TASK OBJECTIVE: In this exercise, every entry is to be copied exactly.

┄┄┄┄┄┄┄┄┄┄┄┄┄┄┄┄┄┄┄┄

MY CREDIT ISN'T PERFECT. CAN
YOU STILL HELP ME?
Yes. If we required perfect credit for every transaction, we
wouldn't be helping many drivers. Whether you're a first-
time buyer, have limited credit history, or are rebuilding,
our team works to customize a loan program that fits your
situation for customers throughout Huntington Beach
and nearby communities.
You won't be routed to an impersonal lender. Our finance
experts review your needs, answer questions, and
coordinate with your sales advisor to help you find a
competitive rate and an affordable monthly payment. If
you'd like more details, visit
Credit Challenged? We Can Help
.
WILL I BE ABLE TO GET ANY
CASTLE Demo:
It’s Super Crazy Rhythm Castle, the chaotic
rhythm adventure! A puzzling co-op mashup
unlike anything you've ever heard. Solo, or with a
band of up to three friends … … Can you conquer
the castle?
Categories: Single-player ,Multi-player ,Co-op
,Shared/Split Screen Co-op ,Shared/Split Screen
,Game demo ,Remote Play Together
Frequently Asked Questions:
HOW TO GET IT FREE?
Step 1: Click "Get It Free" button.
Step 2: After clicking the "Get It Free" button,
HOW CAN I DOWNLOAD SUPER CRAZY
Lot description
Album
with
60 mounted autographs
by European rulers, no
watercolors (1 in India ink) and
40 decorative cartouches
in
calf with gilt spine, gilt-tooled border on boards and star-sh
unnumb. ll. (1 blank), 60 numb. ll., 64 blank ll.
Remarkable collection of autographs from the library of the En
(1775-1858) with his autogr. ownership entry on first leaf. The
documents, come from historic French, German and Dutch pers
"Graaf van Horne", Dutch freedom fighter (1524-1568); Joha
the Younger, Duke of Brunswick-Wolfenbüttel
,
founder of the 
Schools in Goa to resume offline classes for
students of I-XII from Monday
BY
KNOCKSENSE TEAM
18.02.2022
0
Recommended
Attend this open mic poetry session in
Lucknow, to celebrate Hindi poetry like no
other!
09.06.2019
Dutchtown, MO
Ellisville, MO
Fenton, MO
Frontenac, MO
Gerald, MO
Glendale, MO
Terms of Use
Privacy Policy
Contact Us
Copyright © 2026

┄┄┄┄┄┄┄┄┄┄┄┄┄┄┄┄┄┄┄┄

WRITTEN REPLY:
MY CREDIT ISN'T PERFECT. CAN
YOU STILL HELP ME?
Yes. If we required perfect credit for every transaction, we
wouldn't be helping many drivers. Whether you're a first-
time buyer, have limited credit history, or are rebuilding,
our team works to customize a loan program that fits your
situation for customers throughout Huntington Beach
and nearby communities.
You won't be routed to an impersonal lender. Our finance
experts review your needs, answer questions, and
coordinate with your sales advisor to help you find a
competitive rate and an affordable monthly payment. If
you'd like more details, visit
Credit Challenged? We Can Help
.
WILL I BE ABLE TO GET ANY
CASTLE Demo:
It’s Super Crazy Rhythm Castle, the chaotic
rhythm adventure! A puzzling co-op mashup
unlike anything you've ever heard. Solo, or with a
band of up to three friends … … Can you conquer
the castle?
Categories: Single-player ,Multi-player ,Co-op
,Shared/Split Screen Co-op ,Shared/Split Screen
,Game demo ,Remote Play Together
Frequently Asked Questions:
HOW TO GET IT FREE?
Step 1: Click "Get It Free" button.
Step 2: After clicking the "Get It Free" button,
HOW CAN I DOWNLOAD SUPER CRAZY
Lot description
Album
with
60 mounted autographs
by European rulers, no
watercolors (1 in India ink) and
40 decorative cartouches
in
calf with gilt spine, gilt-tooled border on boards and star-sh
unnumb. ll. (1 blank), 60 numb. ll., 64 blank ll.
Remarkable collection of autographs from the library of the En
(1775-1858) with his autogr. ownership entry on first leaf. The
documents, come from historic French, German and Dutch pers
"Graaf van Horne", Dutch freedom fighter (1524-1568); Joha
the Younger, Duke of Brunswick-Wolfenbüttel
,
founder of the 
Schools in Goa to resume offline classes for
students of I-XII from Monday
BY
KNOCKSENSE TEAM
18.02.2022
0
Recommended
Attend this open mic poetry session in
Lucknow, to celebrate Hindi poetry like no
other!
09.06.2019
Dutchtown, MO
Ellisville, MO
Fenton, MO
Frontenac, MO
Gerald, MO
Glendale, MO
Terms of Use
Privacy Policy
Contact Us
Copyright © 2026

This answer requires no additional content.